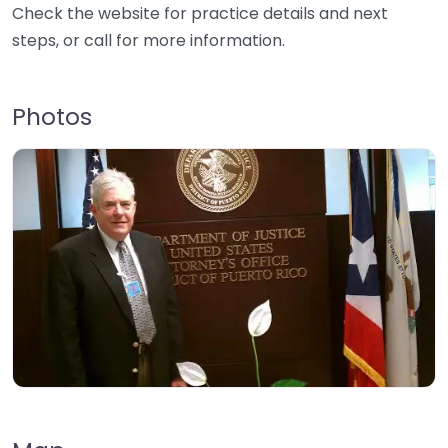
Check the website for practice details and next
steps, or call for more information.
Photos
= = = =
What needs to be done
An exact transcription of the listing is required, and it must contain no pictures.

Solution to the exercise
Check the website for practice details and next
steps, or call for more information.
Photos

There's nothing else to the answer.